Uniform-in-diffusivity mixing by shear flows: stochastic and dynamical perspectives

TL;DR

This paper investigates the mixing of passive scalars by shear flows with weak diffusion, providing new proofs and insights into the uniform-in-diffusivity mixing rates using stochastic and dynamical systems methods.

Contribution

It offers two novel proofs of uniform-in-diffusivity mixing rates for shear flows, one using stochastic integration-by-parts and the other from a dynamical systems perspective.

Findings

Recovered sharp mixing rate for shear flows with finitely many critical points

Provided a proof of shear-induced mixing in the zero-diffusivity case

Answered an open question regarding optimal regularity assumptions

Abstract

We study passive scalar mixing by parallel shear flows in the presence of weak molecular diffusion.
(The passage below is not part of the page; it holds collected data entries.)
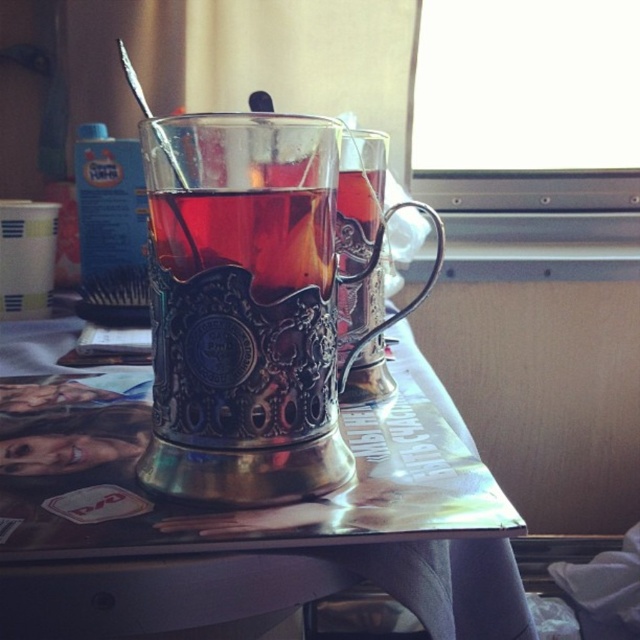 You are a barista trying to place a new mug on the table. The new mug is exactly the same size as the shiny metallic mug at center. Will it fit on the metallic brass table at center without overhanging the edges?

The shiny metallic mug at center is narrower than the metallic brass table at center, so a new mug of the same size will fit without overhanging the edges.

You are a passenger on a train and you want to place your phone on the table. The shiny metallic mug at center is in the way. Can you slide the mug to the side without it falling off the metallic brass table at center?

The shiny metallic mug at center has a lesser height compared to metallic brass table at center, so it is shorter and might be less stable. However, sliding it carefully should be possible as long as you move it slowly and ensure it stays within the table edges.

You are a photographer trying to capture the shiny metallic mug at center in focus. The camera can only focus on objects within 12 inches. Will the mug be in focus?

The shiny metallic mug at center is 13.92 inches from the camera, which is beyond the camera focus range of 12 inches. Therefore, the mug will not be in focus.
We recover the sharp uniform-in-diffusivity mixing rate for shear flows with finitely many critical points, recently proven in [1]. Our approach is based on the stochastic representation formula of the associated advection-diffusion equation and yields two short proofs. The first uses a stochastic integration-by-parts argument and gives optimal mixing under the weakest regularity assumption required in the zero-diffusion case, answering Question II in [1, Section 4]. The second adopts a dynamical systems perspective and provides a proof of shear-induced mixing that, to our knowledge, is new even in the zero-diffusivity setting.